Unincorporated Sussex County is a challenging place to open a dispensary, but at least two of its municipalities have taken a different approach, even if weed advocates see their ordinances as relatively restrictive.
Georgetown is only letting cannabis retailers open in the city’s highway commercial zone, and they have to stay at least 1,000 feet away from sensitive uses, Blackwell said.
Nearby Seaford is allowing recreational retailers, but only if they stay at least 2,000 feet away from sensitive uses, he added.
“That’s a big setback,” Blackwell said.
Mortgage Restrictions And Legal Weed's Future In Pennsylvania
Cultivators, manufacturers and testing facilities don’t struggle as much with these municipal restrictions since they don’t need to be in the most convenient locations
“They’re less beholden to foot traffic,” Blackwell said. “They definitely don’t need to be on Main and Main.”
This opens up more options for real estate, but cannabis businesses outside the retail sector still face barriers to entry mainly due to the substance’s federal status as a Schedule I drug.
“There’s a lot of headaches around it,” Blackwell said. “In most cases, you’re definitely going to have trouble leasing a building from a regular property owner.”
Any property owner with a federally insured mortgage is barred from renting to a cannabis business, Campbell said. He added that many shopping centers have anti-marijuana policies so issues don’t arise for neighboring tenants.
Even if they’re not facing any of these restrictions, some landlords are simply not interested in working with a weed business: “It can be a moral issue,” Campbell said.
That kind of thinking has long been a powerful barrier to change in next-door Pennsylvania, where legislators are likely watching Delaware's cannabis trade unfold with interest.
Every border state except West Virginia has enacted recreational cannabis legislation.
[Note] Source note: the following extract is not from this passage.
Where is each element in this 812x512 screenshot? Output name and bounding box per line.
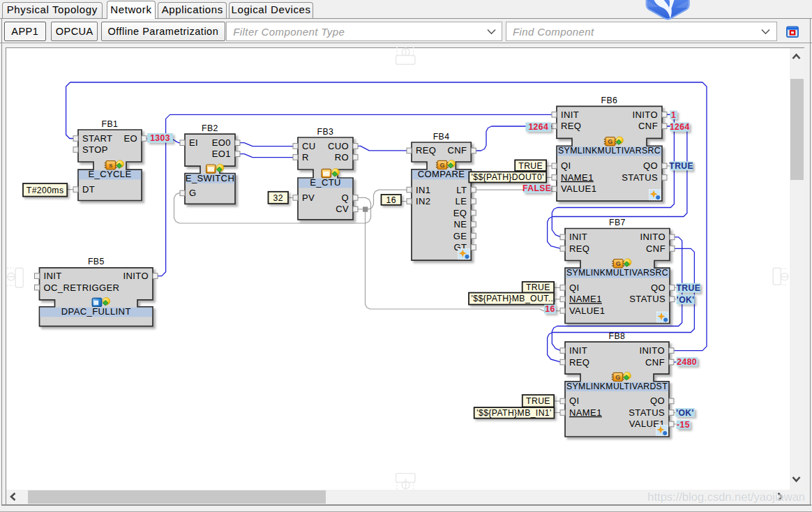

That means lawmakers in the state capital of Harrisburg and local officials are missing out on tax revenue as stoners travel for a legal fix or turn to the black market.
This could be the year that changes, however, with a bill on the way that could legalize recreational marijuana sales.
Gov. Josh Shapiro is on board with adult-use legalization, but Democrats only have a one-seat majority in the state House while Republicans control the state Senate.
Yet state lawmakers are staring down a potential budget crisis later this year, which could increase the appeal of the additional $250M in annual tax revenue in Shapiro’s budget estimates ending prohibition could bring.
Passing adult-use cannabis legislation might be hard in this political climate, but it’s certainly not impossible. Compromises like potency restrictions could make it more palatable for concerned lawmakers, Kilroe said.
The bill proposed by two Democrats last year would corral retail sales through the state’s existing state-run liquor store system. That proposal, which Campbell called “a nightmare,” could dampen a possible cannabis real estate rush in Pennsylvania if legalization does come to fruition.
Even so, stakeholders believe some kind of cannabis bill could pass. The GOP has traditionally been opposed to legalization, but even young conservatives have come around to cannabis in large numbers.
“Younger people seem to be okay with cannabis across the board,” Kilroe said.